Student Debt Stopped 400,000 Home Sales

January 17, 2019 by Paul Ausick

Between 2005 and 2014, the homeownership rate among Americans in an age range of 24 to 32 dropped by 8.8 percentage points, more than double the drop in the number of Americans in the age group. At the same time, outstanding student loan balances have doubled in real terms, from an average debt per capita among Americans in that age group of $5,000 to $10,000. Total student loan debt runs to about $1.4 trillion.

A soon-to-be published study cited in the premier issue of a new publication from the Federal Reserve called Consumer & Community Context found that roughly 20% of the decline in homeownership among young adults is down to the increase in their student debt.

Rising student loan debt in the 10-year period to 2014 reduced the homeownership rate among young adults by two percentage points, implying that just over 20% of the 8.9% drop in the group’s homeownership rate can be attributed to increased student loan debt: “This represents over 400,000 young individuals who would have owned a home in 2014 had it not been for the rise in debt.”

Rising student loan debt affects consumers’ ability to buy homes in many ways. The study highlights the impact of student debt on a consumer’s credit score: Higher student loan debt early in life leads to a lower credit score later in life, other things equal.

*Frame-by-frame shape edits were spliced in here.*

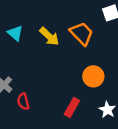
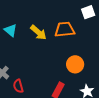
orange trapezoid: (82, 33) -> (65, 29), turned -50

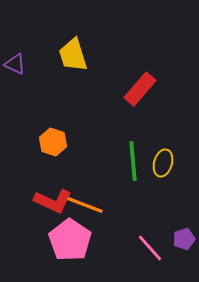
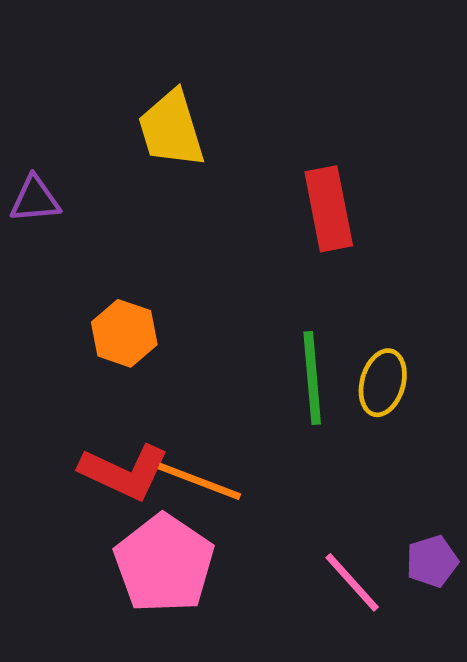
purple triangle: (15, 64) -> (35, 199), moved, turned -30
red rectangle: (140, 89) -> (329, 209), turned -52

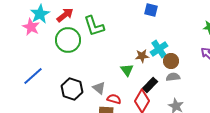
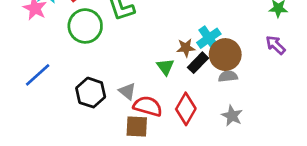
brown circle: (171, 61) -> (225, 55), size x1.5
black rectangle: (150, 85) -> (198, 63), moved
red semicircle: (114, 99) -> (148, 106), size x1.5

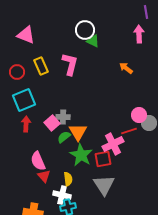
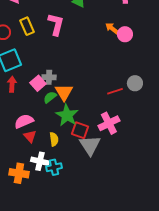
pink circle: (139, 115) -> (125, 34), moved
pink cross: (113, 144) -> (109, 123), moved
red square: (103, 159) -> (80, 130), moved, turned 30
pink semicircle: (38, 161) -> (24, 121), turned 90
white cross: (62, 195) -> (40, 161), moved

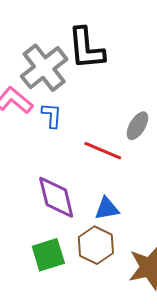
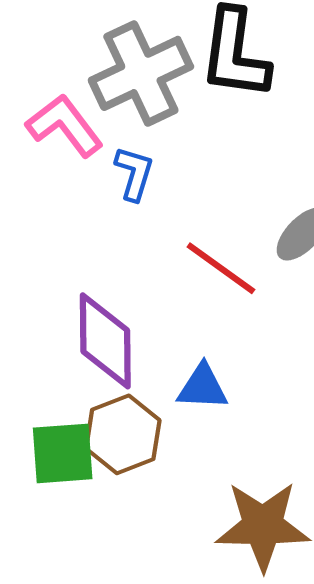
brown hexagon: (96, 245) -> (123, 434), moved

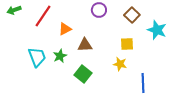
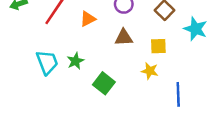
orange triangle: (65, 29) -> (88, 19), moved
brown triangle: (85, 45) -> (124, 37), moved

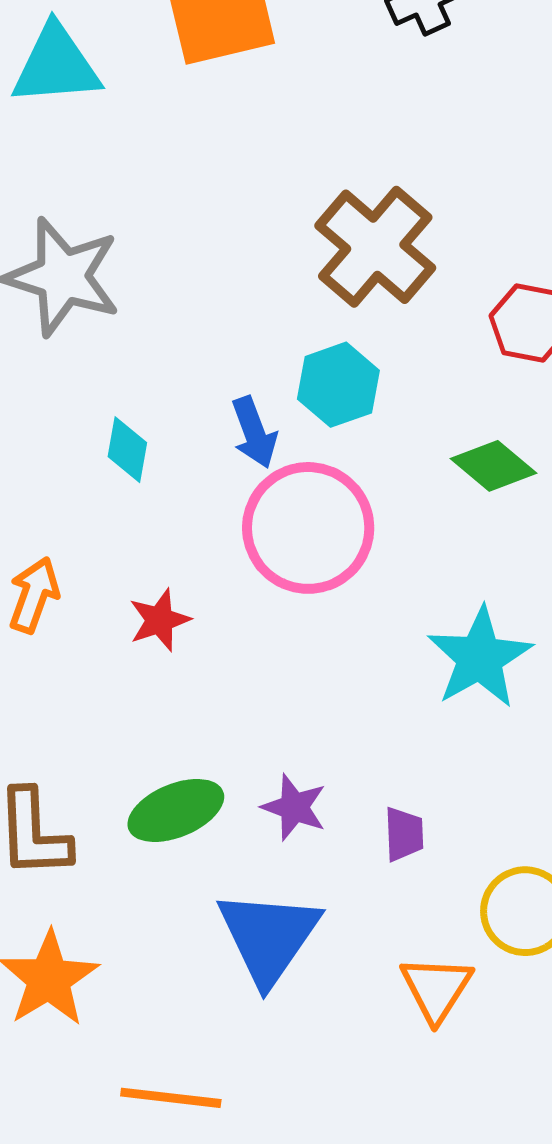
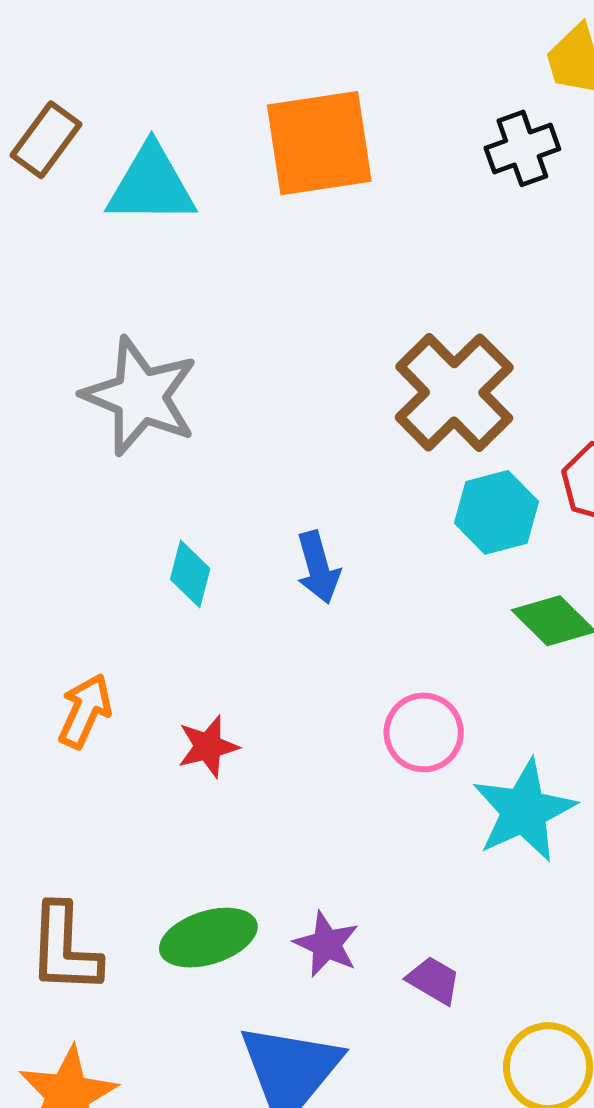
cyan hexagon: (338, 385) -> (497, 512), moved
pink circle: (308, 528) -> (424, 732), moved, size x0.6
purple trapezoid: (404, 834) -> (434, 980), turned -62

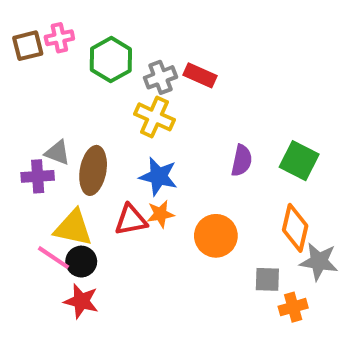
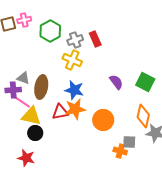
red rectangle: (200, 75) -> (95, 39), turned 42
purple semicircle: (242, 161) -> (116, 82), turned -49
orange star: (160, 214) -> (75, 109), size x1.5
pink line: (53, 258) -> (22, 102), moved
red star: (81, 301) -> (26, 158), moved
orange cross: (293, 307) -> (120, 151), moved, turned 32

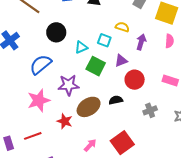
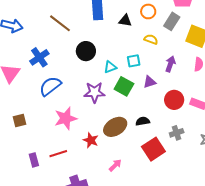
yellow semicircle: (122, 27) -> (151, 39), moved
cyan square: (104, 40) -> (134, 61), turned -32
blue semicircle: (41, 65) -> (50, 86), moved
red circle: (135, 80) -> (174, 100), moved
purple star: (68, 85) -> (94, 92), moved
red square: (122, 143) -> (153, 149), moved

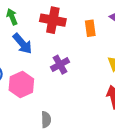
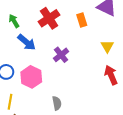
red cross: (53, 20) -> (49, 18), turned -35

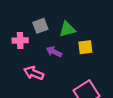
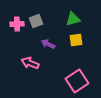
green triangle: (67, 29) -> (73, 19), moved
pink cross: (20, 40) -> (17, 24), moved

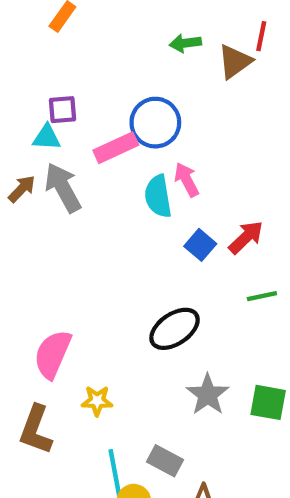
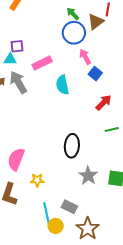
green arrow: (185, 43) -> (73, 14), turned 56
blue circle: (155, 123) -> (74, 33), moved
pink arrow: (187, 180) -> (85, 57), moved
blue square: (200, 245) -> (95, 74), moved
black ellipse: (175, 329) -> (72, 146), turned -50

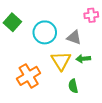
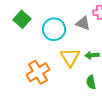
gray triangle: (74, 37) -> (83, 23), moved
green semicircle: (73, 86) -> (91, 82), moved

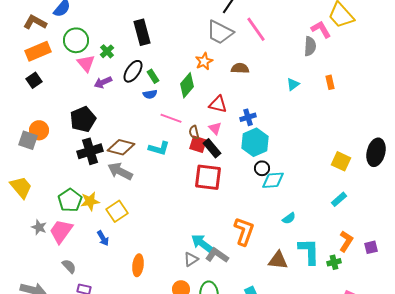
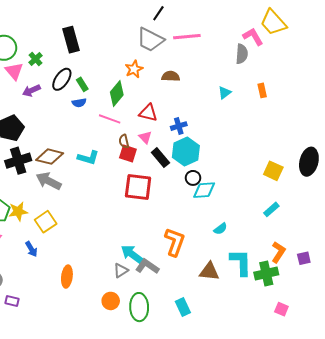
pink line: (256, 29) -> (187, 37), turned -60
pink line: (171, 118) -> (110, 119), moved
black rectangle: (212, 148) -> (160, 158), moved
green cross: (334, 262) -> (266, 273), size x1.6

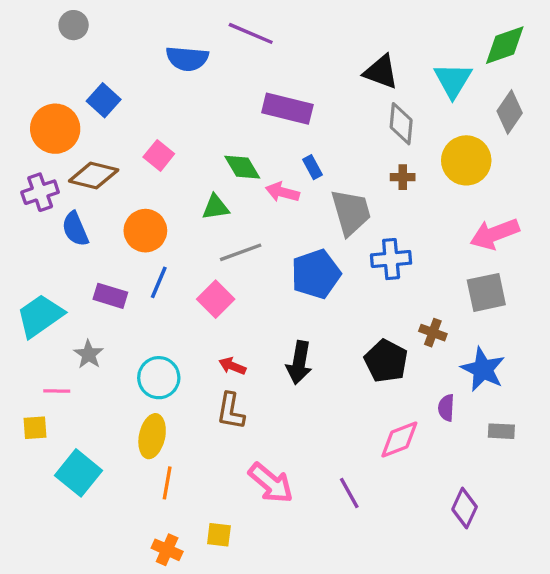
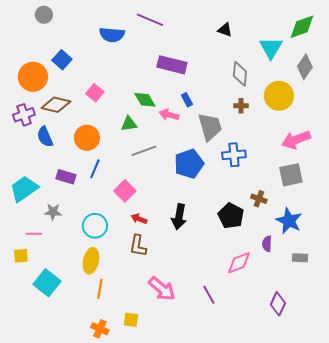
black triangle: (381, 72) -> (225, 30), moved, size x0.7
pink square: (216, 299) -> (125, 191), moved
gray star: (89, 354) -> (53, 212), turned -30

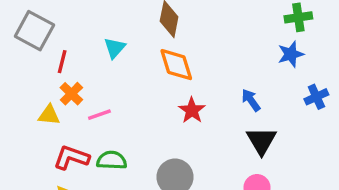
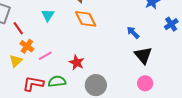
red line: (62, 62) -> (18, 28), turned -40
red star: (192, 110) -> (77, 63), moved
yellow triangle: (49, 115) -> (16, 61), turned -40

The study also found that increased student loan debt causes borrowers to be more likely to default on their student loan debt, loading a major negative effect on their credit scores and affecting their ability to qualify for a mortgage. In addition to restricting homeownership, credit scores affect consumers ability to get car loans, credit cards and other types of credit.

Finally, the authors note that an investment in postsecondary education pays off in the long run, “burdensome student loan debt levels may be lessening” the benefits. Policymakers would do well to consider policies that reduce tuition costs by raising investment in public institutions and that ease the burden of student loan payments through a “more expansive use” of repayments based on a debtor’s income.